ACTIVITY
Write out every entry exactly; the pictures do not belong in the copy.

==== PROVIDED RECORDS

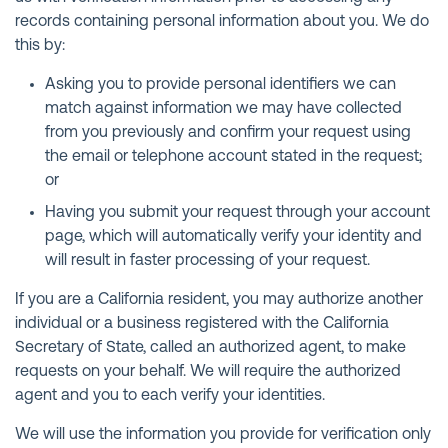
records containing personal information about you. We do
this by:
Asking you to provide personal identifiers we can
match against information we may have collected
from you previously and confirm your request using
the email or telephone account stated in the request;
or
Having you submit your request through your account
page, which will automatically verify your identity and
will result in faster processing of your request.
If you are a California resident, you may authorize another
individual or a business registered with the California
Secretary of State, called an authorized agent, to make
requests on your behalf. We will require the authorized
agent and you to each verify your identities.
We will use the information you provide for verification only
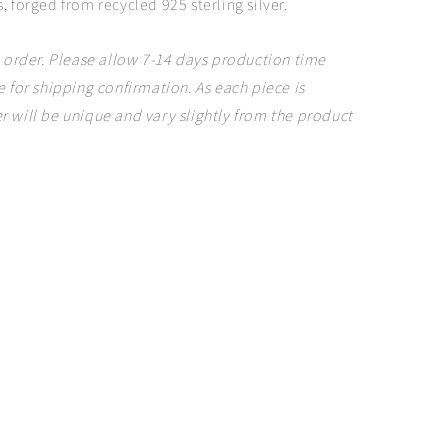
, forged from recycled 925 sterling silver.
 order. Please allow 7-14 days production time
 for shipping confirmation. As each piece is
 will be unique and vary slightly from the product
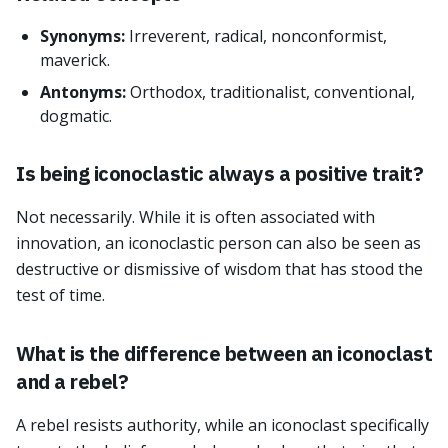
Synonyms:
Irreverent, radical, nonconformist,
maverick.
Antonyms:
Orthodox, traditionalist, conventional,
dogmatic.
Is being iconoclastic always a positive trait?
Not necessarily. While it is often associated with
innovation, an iconoclastic person can also be seen as
destructive or dismissive of wisdom that has stood the
test of time.
What is the difference between an iconoclast
and a rebel?
A rebel resists authority, while an iconoclast specifically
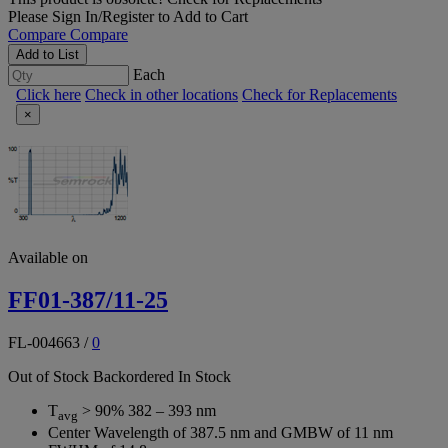
Please
Sign In/Register
to Add to Cart
Compare
Compare
Add to List
Each
Click here
Check in other locations
Check for Replacements
×
Available on
FF01-387/11-25
FL-004663
/
0
Out of Stock
Backordered
In Stock
T
> 90% 382 – 393 nm
avg
Center Wavelength of 387.5 nm and GMBW of 11 nm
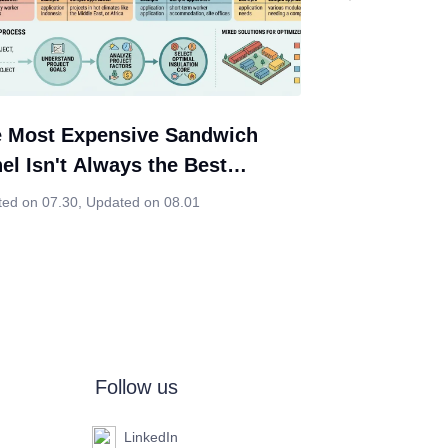
 Most Expensive Sandwich
el Isn't Always the Best
ice. Neither Is the Cheapest.
ted on 07.30
,
Updated on 08.01
Follow us
LinkedIn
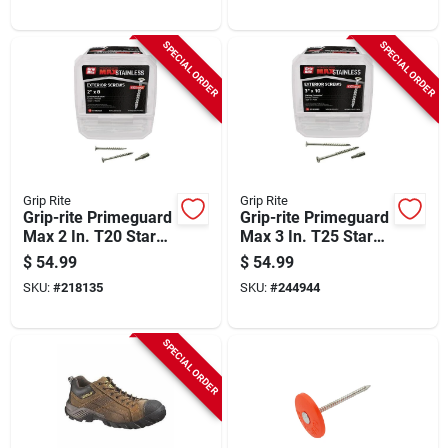
SPECIAL ORDER
SPECIAL ORDER
Grip Rite
Grip Rite
Grip-rite Primeguard
Grip-rite Primeguard
Max 2 In. T20 Star
Max 3 In. T25 Star
Drive Trim Head
Drive Trim Head
$
54.99
$
54.99
Stainless Steel Deck
Stainless Steel Deck
SKU:
#
218135
SKU:
#
244944
Screw (5 Lb.)
Screw (5 Lb.)
SPECIAL ORDER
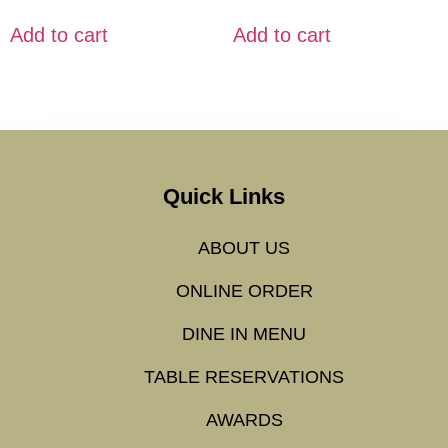
Add to cart
Add to cart
Quick Links
ABOUT US
ONLINE ORDER
DINE IN MENU
TABLE RESERVATIONS
AWARDS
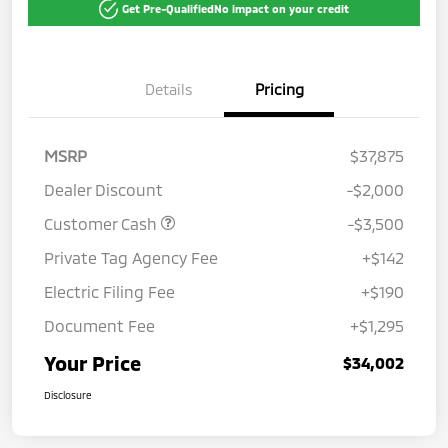
Get Pre-Qualified
No impact on your credit
Details
Pricing
MSRP
$37,875
Dealer Discount
-$2,000
Customer Cash
-$3,500
Private Tag Agency Fee
+$142
Electric Filing Fee
+$190
Document Fee
+$1,295
Your Price
$34,002
Disclosure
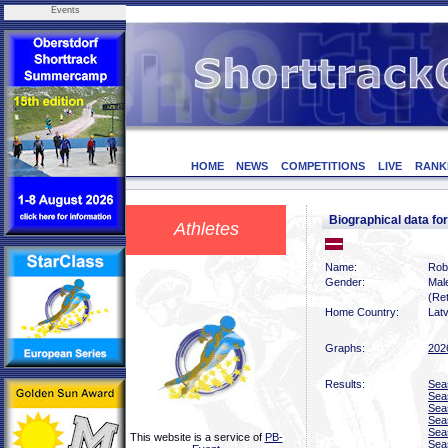
Events
HOME
NEWS
COMPETITIONS
LIVE
RANK
Biographical data f
Athletes
Name:
Rob
Gender:
Mal
(Ret
Home Country:
Latv
Graphs:
202
Results:
Sea
Sea
Sea
Sea
Sea
This website is a service of
PB-
Sea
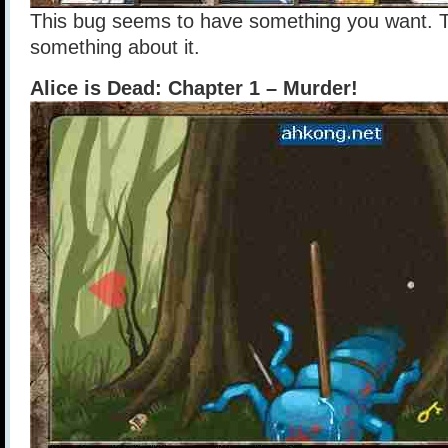
This bug seems to have something you want. T
something about it.
Alice is Dead: Chapter 1 – Murder!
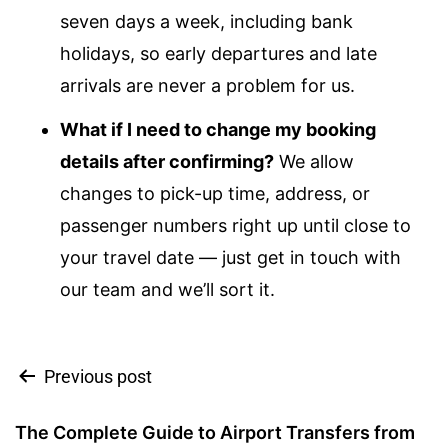
seven days a week, including bank
holidays, so early departures and late
arrivals are never a problem for us.
What if I need to change my booking
details after confirming?
We allow
changes to pick-up time, address, or
passenger numbers right up until close to
your travel date — just get in touch with
our team and we’ll sort it.
Previous post
The Complete Guide to Airport Transfers from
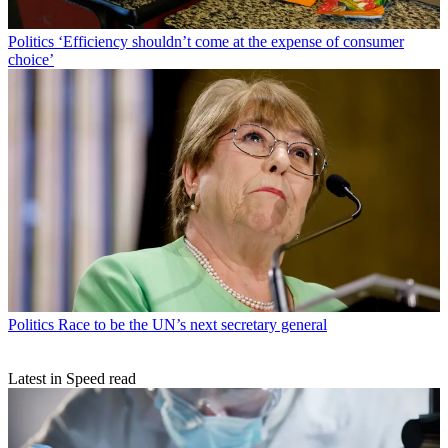
Politics
‘Efficiency shouldn’t come at the expense of consumer
choice’
Politics
Race to be the UN’s next secretary general
Latest in Speed read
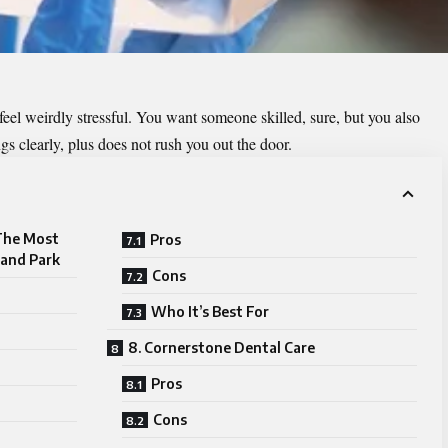
eel weirdly stressful. You want someone skilled, sure, but you also
ngs clearly, plus does not rush you out the door.
 The Most
Pros
land Park
Cons
Who It’s Best For
8. Cornerstone Dental Care
Pros
Cons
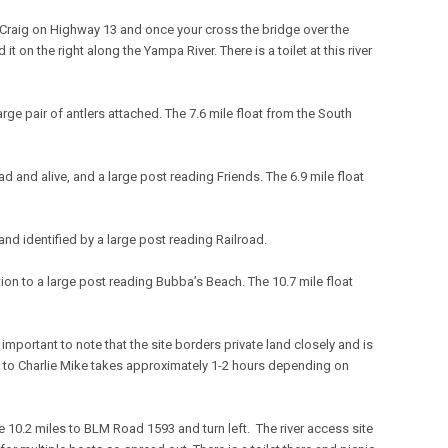
 Craig on Highway 13 and once your cross the bridge over the
t on the right along the Yampa River. There is a toilet at this river
large pair of antlers attached. The 7.6 mile float from the South
ead and alive, and a large post reading Friends. The 6.9 mile float
 and identified by a large post reading Railroad.
ition to a large post reading Bubba’s Beach. The 10.7 mile float
is important to note that the site borders private land closely and is
ch to Charlie Mike takes approximately 1-2 hours depending on
e 10.2 miles to BLM Road 1593 and turn left. The river access site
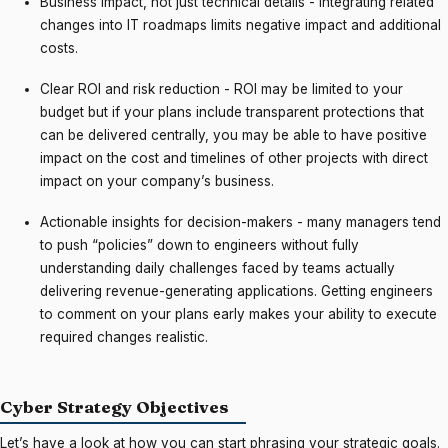
Business impact, not just technical details - integrating related
changes into IT roadmaps limits negative impact and additional
costs.
Clear ROI and risk reduction - ROI may be limited to your
budget but if your plans include transparent protections that
can be delivered centrally, you may be able to have positive
impact on the cost and timelines of other projects with direct
impact on your company’s business.
Actionable insights for decision-makers - many managers tend
to push “policies” down to engineers without fully
understanding daily challenges faced by teams actually
delivering revenue-generating applications. Getting engineers
to comment on your plans early makes your ability to execute
required changes realistic.
Cyber Strategy Objectives
Let’s have a look at how you can start phrasing your strategic goals.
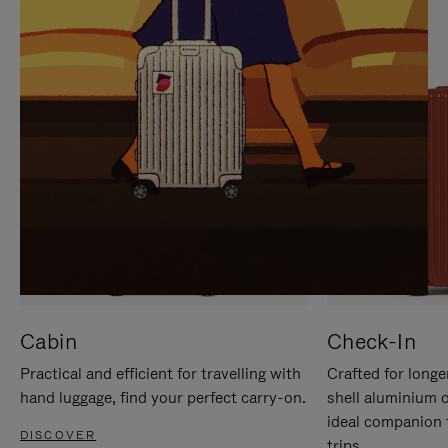
IT
IT
Cabin
Check-In
Practical and efficient for travelling with
Crafted for longe
hand luggage, find your perfect carry-on.
shell aluminium 
ideal companion 
DISCOVER
trips.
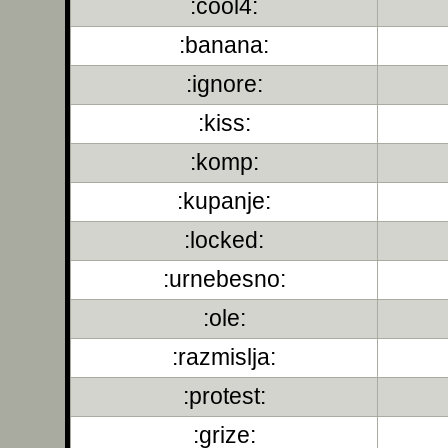
:cool4:
:banana:
:ignore:
:kiss:
:komp:
:kupanje:
:locked:
:urnebesno:
:ole:
:razmislja:
:protest:
:grize:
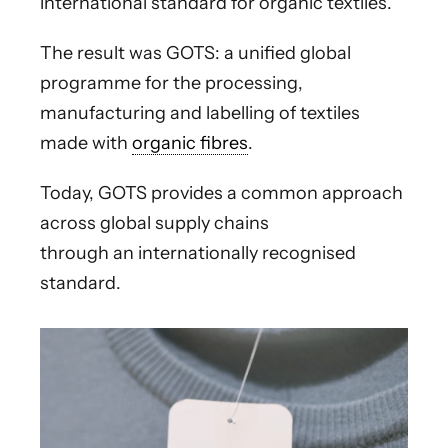
international standard for organic textiles.
The result was GOTS: a unified global
programme for the processing,
manufacturing and labelling of textiles
made with
organic fibres
.
Today, GOTS provides a common approach
across global supply chains
through an internationally recognised
standard.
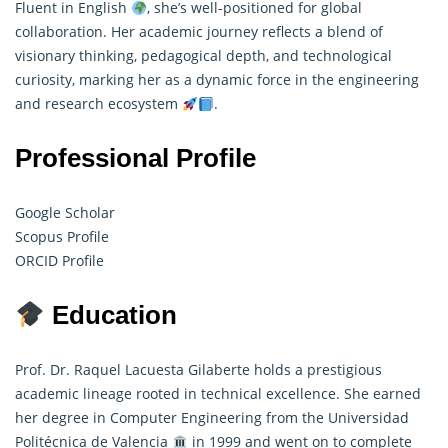
Fluent in English
, she’s well-positioned for global
collaboration. Her academic journey reflects a blend of
visionary thinking, pedagogical depth, and technological
curiosity, marking her as a dynamic force in the engineering
and research ecosystem
.
Professional Profile
Google Scholar
Scopus Profile
ORCID Profile
Education
Prof. Dr. Raquel Lacuesta Gilaberte holds a prestigious
academic lineage rooted in technical excellence. She earned
her degree in
Computer
Engineering from the Universidad
Politécnica de Valencia
in 1999 and went on to complete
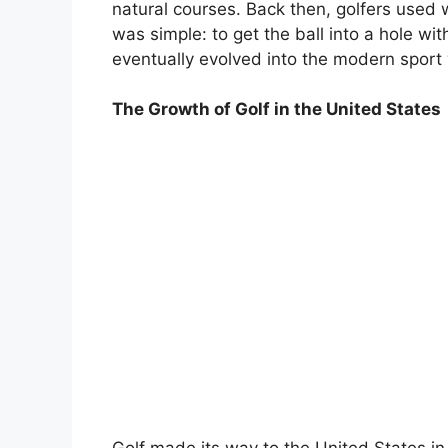
natural courses. Back then, golfers used 
was simple: to get the ball into a hole wi
eventually evolved into the modern sport
The Growth of Golf in the United States
Golf made its way to the United States in t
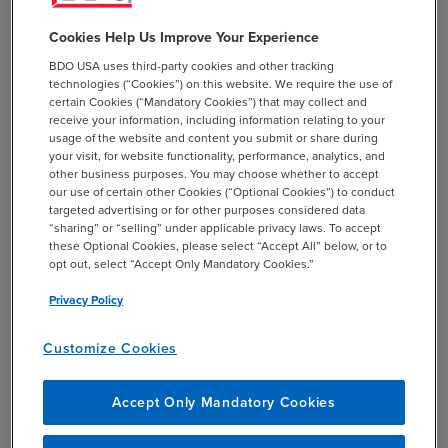
the qualified lessor collected and remitted Maine sales or
Cookies Help Us Improve Your Experience
use tax.
BDO USA uses third-party cookies and other tracking
technologies (“Cookies”) on this website. We require the use of
certain Cookies (“Mandatory Cookies”) that may collect and
receive your information, including information relating to your
usage of the website and content you submit or share during
your visit, for website functionality, performance, analytics, and
other business purposes. You may choose whether to accept
BDO Insights
our use of certain other Cookies (“Optional Cookies”) to conduct
targeted advertising or for other purposes considered data
“sharing” or “selling” under applicable privacy laws. To accept
Maine’s changes bring the state’s treatment of
these Optional Cookies, please select “Accept All” below, or to
opt out, select “Accept Only Mandatory Cookies.”
leases and rentals in line with most other states
and will allow more taxpayers to qualify as
Privacy Policy
retailers and benefit from the state’s related
sales tax rules.
Customize Cookies
Although the window for claiming refunds
does not begin until 2027, it is open for only
Accept Only Mandatory Cookies
three months. Taxpayers should be sure to
timely and properly file any refund claims.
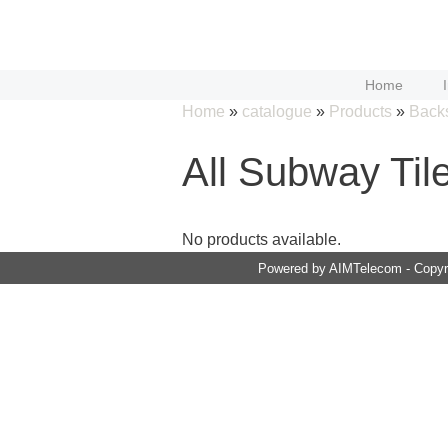
Skip
to
content
Home
Home
»
catalogue
»
Products
»
Back
All Subway Til
No products available.
Powered by AIMTelecom - Copyri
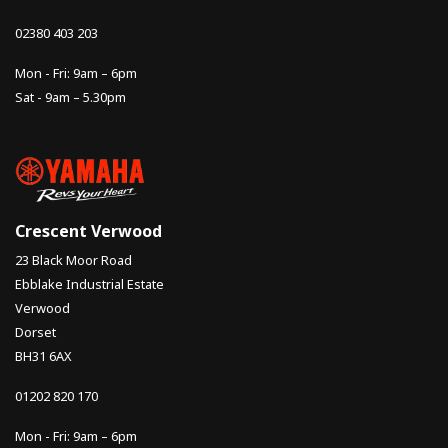
02380 403 203
Mon - Fri: 9am – 6pm
Sat - 9am – 5.30pm
Crescent Verwood
23 Black Moor Road
Ebblake Industrial Estate
Verwood
Dorset
BH31 6AX
01202 820 170
Mon - Fri: 9am – 6pm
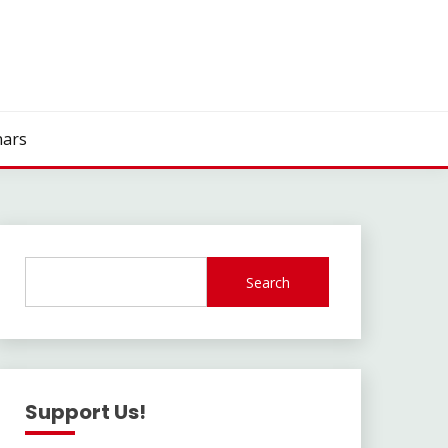
ars
Search
Support Us!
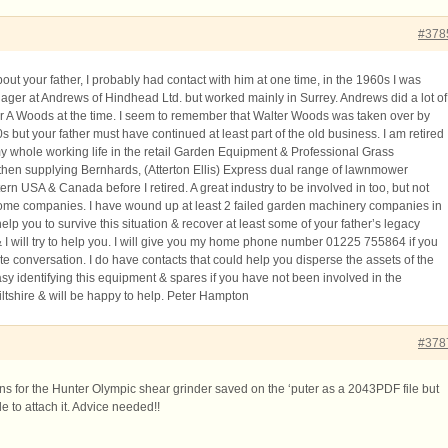
#378
bout your father, I probably had contact with him at one time, in the 1960s I was
ager at Andrews of Hindhead Ltd. but worked mainly in Surrey. Andrews did a lot of
r A Woods at the time. I seem to remember that Walter Woods was taken over by
0s but your father must have continued at least part of the old business. I am retired
 whole working life in the retail Garden Equipment & Professional Grass
then supplying Bernhards, (Atterton Ellis) Express dual range of lawnmower
ern USA & Canada before I retired. A great industry to be involved in too, but not
some companies. I have wound up at least 2 failed garden machinery companies in
 help you to survive this situation & recover at least some of your father’s legacy
 I will try to help you. I will give you my home phone number 01225 755864 if you
te conversation. I do have contacts that could help you disperse the assets of the
easy identifying this equipment & spares if you have not been involved in the
Wiltshire & will be happy to help. Peter Hampton
#378
ons for the Hunter Olympic shear grinder saved on the ‘puter as a 2043PDF file but
e to attach it. Advice needed!!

========

TASK RESPONSE
records containing personal information about you. We do
this by:
Asking you to provide personal identifiers we can
match against information we may have collected
from you previously and confirm your request using
the email or telephone account stated in the request;
or
Having you submit your request through your account
page, which will automatically verify your identity and
will result in faster processing of your request.
If you are a California resident, you may authorize another
individual or a business registered with the California
Secretary of State, called an authorized agent, to make
requests on your behalf. We will require the authorized
agent and you to each verify your identities.
We will use the information you provide for verification only
, forged from recycled 925 sterling silver.
 order. Please allow 7-14 days production time
 for shipping confirmation. As each piece is
 will be unique and vary slightly from the product
Synonyms:
Irreverent, radical, nonconformist,
maverick.
Antonyms:
Orthodox, traditionalist, conventional,
dogmatic.
Is being iconoclastic always a positive trait?
Not necessarily. While it is often associated with
innovation, an iconoclastic person can also be seen as
destructive or dismissive of wisdom that has stood the
test of time.
What is the difference between an iconoclast
and a rebel?
A rebel resists authority, while an iconoclast specifically
Please
Sign In/Register
to Add to Cart
Compare
Compare
Add to List
Each
Click here
Check in other locations
Check for Replacements
×
Available on
FF01-387/11-25
FL-004663
/
0
Out of Stock
Backordered
In Stock
T
> 90% 382 – 393 nm
avg
Center Wavelength of 387.5 nm and GMBW of 11 nm
 Most Expensive Sandwich
el Isn't Always the Best
ice. Neither Is the Cheapest.
ted on 07.30
,
Updated on 08.01
Follow us
LinkedIn
SPECIAL ORDER
SPECIAL ORDER
Grip Rite
Grip Rite
Grip-rite Primeguard
Grip-rite Primeguard
Max 2 In. T20 Star
Max 3 In. T25 Star
Drive Trim Head
Drive Trim Head
$
54.99
$
54.99
Stainless Steel Deck
Stainless Steel Deck
SKU:
#
218135
SKU:
#
244944
Screw (5 Lb.)
Screw (5 Lb.)
SPECIAL ORDER
Add to cart
Add to cart
Quick Links
ABOUT US
ONLINE ORDER
DINE IN MENU
TABLE RESERVATIONS
AWARDS
Get Pre-Qualified
No impact on your credit
Details
Pricing
MSRP
$37,875
Dealer Discount
-$2,000
Customer Cash
-$3,500
Private Tag Agency Fee
+$142
Electric Filing Fee
+$190
Document Fee
+$1,295
Your Price
$34,002
Disclosure
Events
HOME
NEWS
COMPETITIONS
LIVE
RANK
Biographical data f
Athletes
Name:
Rob
Gender:
Mal
(Ret
Home Country:
Latv
Graphs:
202
Results:
Sea
Sea
Sea
Sea
Sea
This website is a service of
PB-
Sea
This bug seems to have something you want. T
something about it.
Alice is Dead: Chapter 1 – Murder!
seven days a week, including bank
holidays, so early departures and late
arrivals are never a problem for us.
What if I need to change my booking
details after confirming?
We allow
changes to pick-up time, address, or
passenger numbers right up until close to
your travel date — just get in touch with
our team and we’ll sort it.
Previous post
The Complete Guide to Airport Transfers from
Politics
‘Efficiency shouldn’t come at the expense of consumer
choice’
Politics
Race to be the UN’s next secretary general
Latest in Speed read
eel weirdly stressful. You want someone skilled, sure, but you also
ngs clearly, plus does not rush you out the door.
 The Most
Pros
land Park
Cons
Who It’s Best For
8. Cornerstone Dental Care
Pros
Cons
 Craig on Highway 13 and once your cross the bridge over the
t on the right along the Yampa River. There is a toilet at this river
large pair of antlers attached. The 7.6 mile float from the South
ead and alive, and a large post reading Friends. The 6.9 mile float
 and identified by a large post reading Railroad.
ition to a large post reading Bubba’s Beach. The 10.7 mile float
is important to note that the site borders private land closely and is
ch to Charlie Mike takes approximately 1-2 hours depending on
e 10.2 miles to BLM Road 1593 and turn left. The river access site
Business impact, not just technical details - integrating related
changes into IT roadmaps limits negative impact and additional
costs.
Clear ROI and risk reduction - ROI may be limited to your
budget but if your plans include transparent protections that
can be delivered centrally, you may be able to have positive
impact on the cost and timelines of other projects with direct
impact on your company’s business.
Actionable insights for decision-makers - many managers tend
to push “policies” down to engineers without fully
understanding daily challenges faced by teams actually
delivering revenue-generating applications. Getting engineers
to comment on your plans early makes your ability to execute
required changes realistic.
Cyber Strategy Objectives
Let’s have a look at how you can start phrasing your strategic goals.
IT
IT
Cabin
Check-In
Practical and efficient for travelling with
Crafted for longe
hand luggage, find your perfect carry-on.
shell aluminium 
ideal companion 
DISCOVER
trips.
:cool4:
:banana:
:ignore:
:kiss:
:komp:
:kupanje:
:locked:
:urnebesno:
:ole:
:razmislja:
:protest:
:grize:
international standard for organic textiles.
The result was GOTS: a unified global
programme for the processing,
manufacturing and labelling of textiles
made with
organic fibres
.
Today, GOTS provides a common approach
across global supply chains
through an internationally recognised
standard.
Fluent in English
, she’s well-positioned for global
collaboration. Her academic journey reflects a blend of
visionary thinking, pedagogical depth, and technological
curiosity, marking her as a dynamic force in the engineering
and research ecosystem
.
Professional Profile
Google Scholar
Scopus Profile
ORCID Profile
Education
Prof. Dr. Raquel Lacuesta Gilaberte holds a prestigious
academic lineage rooted in technical excellence. She earned
her degree in
Computer
Engineering from the Universidad
Politécnica de Valencia
in 1999 and went on to complete
natural courses. Back then, golfers used 
was simple: to get the ball into a hole wi
eventually evolved into the modern sport
The Growth of Golf in the United States
Golf made its way to the United States in t
the qualified lessor collected and remitted Maine sales or
Cookies Help Us Improve Your Experience
use tax.
BDO USA uses third-party cookies and other tracking
technologies (“Cookies”) on this website. We require the use of
certain Cookies (“Mandatory Cookies”) that may collect and
receive your information, including information relating to your
usage of the website and content you submit or share during
your visit, for website functionality, performance, analytics, and
other business purposes. You may choose whether to accept
BDO Insights
our use of certain other Cookies (“Optional Cookies”) to conduct
targeted advertising or for other purposes considered data
“sharing” or “selling” under applicable privacy laws. To accept
Maine’s changes bring the state’s treatment of
these Optional Cookies, please select “Accept All” below, or to
opt out, select “Accept Only Mandatory Cookies.”
leases and rentals in line with most other states
and will allow more taxpayers to qualify as
Privacy Policy
retailers and benefit from the state’s related
sales tax rules.
Customize Cookies
Although the window for claiming refunds
does not begin until 2027, it is open for only
Accept Only Mandatory Cookies
three months. Taxpayers should be sure to
timely and properly file any refund claims.
Skip
to
content
Home
Home
»
catalogue
»
Products
»
Back
All Subway Til
No products available.
Powered by AIMTelecom - Copyri
02380 403 203
Mon - Fri: 9am – 6pm
Sat - 9am – 5.30pm
Crescent Verwood
23 Black Moor Road
Ebblake Industrial Estate
Verwood
Dorset
BH31 6AX
01202 820 170
Mon - Fri: 9am – 6pm
ars
Search
Support Us!
#378
bout your father, I probably had contact with him at one time, in the 1960s I was
ager at Andrews of Hindhead Ltd. but worked mainly in Surrey. Andrews did a lot of
r A Woods at the time. I seem to remember that Walter Woods was taken over by
0s but your father must have continued at least part of the old business. I am retired
 whole working life in the retail Garden Equipment & Professional Grass
then supplying Bernhards, (Atterton Ellis) Express dual range of lawnmower
ern USA & Canada before I retired. A great industry to be involved in too, but not
some companies. I have wound up at least 2 failed garden machinery companies in
 help you to survive this situation & recover at least some of your father’s legacy
 I will try to help you. I will give you my home phone number 01225 755864 if you
te conversation. I do have contacts that could help you disperse the assets of the
easy identifying this equipment & spares if you have not been involved in the
Wiltshire & will be happy to help. Peter Hampton
#378
ons for the Hunter Olympic shear grinder saved on the ‘puter as a 2043PDF file but
e to attach it. Advice needed!!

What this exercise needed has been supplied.